My 5 month old golden retriever won’t even listen to Mr. Millan’s pack leader point of view when it comes to “heel.” Perhaps I, too, need medicated assistance. lol
I hope you know that I am out here. I have had such insightful comments to share and my computer at home doesn’t seem to let me post here, damnit. And I should say that by insightful I mean witty, or rather what passes for witty at midnight after a glass of wine and seven consecutive nights without achieving an REM state.
I love, love, love your writing. And Anne LaMott. And your writing. And another person who may have said, “C’mon, let’s sit indian style.”
We have been watching a lot of Peter Pan these days, it’s a pleasant break from the Princesses. One of the songs still talks about going to “fight the injuns” I have to believe Disney might want to rethink that, though they are the folks brainwashing my daughter into thinking that kindness to all at the cost of self and finding a true love and keeping it new are the most important things in life.
The expression “to call a spade a spade” is thousands of years old and etymologically has nothing whatsoever to do with any racial sentiment. The second is that in spite of this, some people think it is a racial statement, and therefore it should be treated with some caution.
To call a spade a spade, which means, ironically for this discussion, ‘to speak plainly and bluntly; to speak without euphemisms’, is first found in Ancient Greece. The exact origin is uncertain; the playwright Menander, in a fragment, said “I call a fig a fig, a spade a spade,” but Lucian attributes the phrase to Aristophanes. Later, Plutarch notes that “The Macedonians are a rude and clownish people who call a spade a spade.” (It is worth noting that the Greek word translated as “spade” seems actually to mean something like “bowl” or “trough”; the “spade” may be based on a Renaissance mistranslation.
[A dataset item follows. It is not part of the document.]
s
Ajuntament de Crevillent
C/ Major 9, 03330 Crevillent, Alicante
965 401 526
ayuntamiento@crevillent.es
In this case the original expression was “to call a bowl a bowl,” and thus the “spade” expression is “only” 500, rather than 2,500, years old.)
After it first appeared in English in the sixteenth century, the saying became quite common, and was used in various forms and allusions. For example:
Cecily: When I see a spade I call it a spade.
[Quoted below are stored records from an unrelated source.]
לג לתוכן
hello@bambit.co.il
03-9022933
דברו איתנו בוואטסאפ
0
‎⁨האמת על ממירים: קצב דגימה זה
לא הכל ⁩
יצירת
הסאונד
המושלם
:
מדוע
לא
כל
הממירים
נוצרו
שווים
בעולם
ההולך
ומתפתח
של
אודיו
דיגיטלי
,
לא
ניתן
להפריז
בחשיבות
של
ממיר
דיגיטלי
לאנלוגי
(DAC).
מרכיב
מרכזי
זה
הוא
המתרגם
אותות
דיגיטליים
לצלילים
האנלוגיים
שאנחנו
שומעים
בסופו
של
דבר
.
Gwendolen: I am glad to say I have never seen a spade. It is obvious that our social spheres have been widely different.
–Oscar Wilde, The Importance of Being Earnest
Thank you anymouse for clearing the spade thing up. Where do you find this etymological stuff?
I feel compelled to share that I once said to my husband, “Let’s call a horse a horse, ok?” He has never failed to work that mistake into a discussion about whether I have something right or wrong.
Amanda:
A horse is a horse, of course, of course,
And no one can talk to a horse of course
That is, of course, unless the horse is the famous Mr. Ed.
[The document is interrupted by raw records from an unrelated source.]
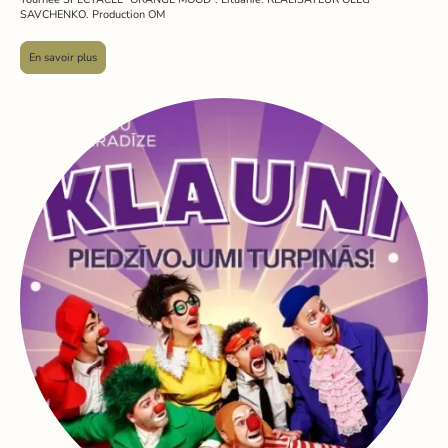
SAVCHENKO. Production OM
En savoir plus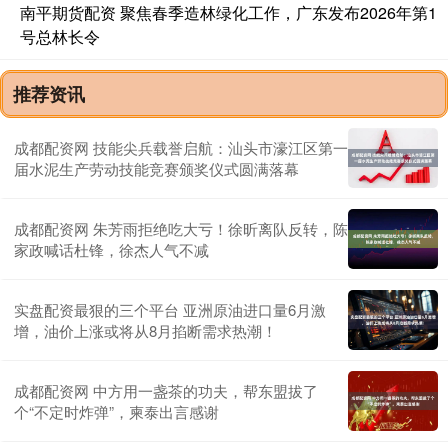
南平期货配资 聚焦春季造林绿化工作，广东发布2026年第1
号总林长令
推荐资讯
成都配资网 技能尖兵载誉启航：汕头市濠江区第一
届水泥生产劳动技能竞赛颁奖仪式圆满落幕
成都配资网 朱芳雨拒绝吃大亏！徐昕离队反转，陈
家政喊话杜锋，徐杰人气不减
实盘配资最狠的三个平台 亚洲原油进口量6月激
增，油价上涨或将从8月掐断需求热潮！
成都配资网 中方用一盏茶的功夫，帮东盟拔了
个“不定时炸弹”，柬泰出言感谢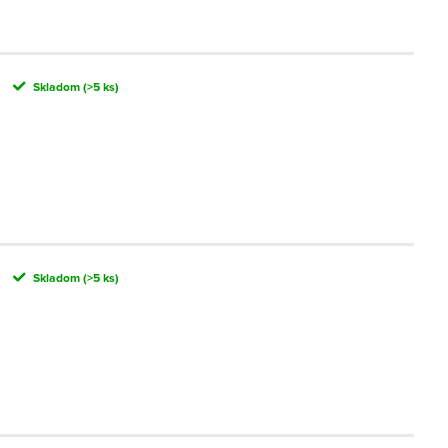
Skladom
(>5 ks)
Skladom
(>5 ks)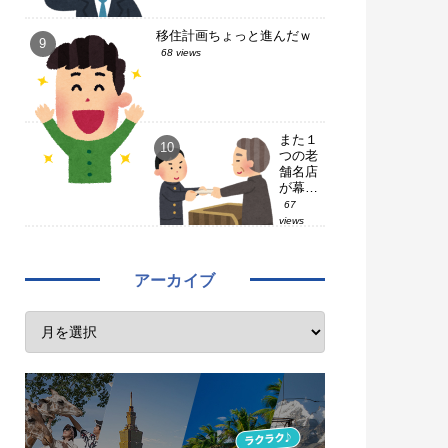
移住計画ちょっと進んだｗ
68 views
また１
つの老
舗名店
が幕を
閉じ
67
た…
views
【２０
２６.
７ 】
アーカイブ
CCE- I just wanted to let you know that I take full responsibility for last nights Spring Snow Fall. It is all my fault. This past weekend, I took down the stakes that so lovingly protected my front yard from the monster stoner city snow plow, and I planted petunias. You see, it is my fault. Yesterday afternoon, I carried in my huge urn full of dirt and flowers into the mud room, which is named correctly since I gave up washing the floor when my third boy was born. I then, needed something to cover the flowers planted in the grown, grabbed the pottery barn sheets off my bed, since this inside of my house is being painted and I had no access to anything else. Hopefully, my delicate petunias will survive under my 1000 count cotton sheets. Once I again, it was my excitement about spring that upset the gods. Call me if you want me to shovel your driveway.
PS. At least school wasn’t cancelled today! I guess I prayed to the right god for that one…
I didn’t plant petunias…they were pansies….
Pansies are probably pretty safe but petunias would be a disaster!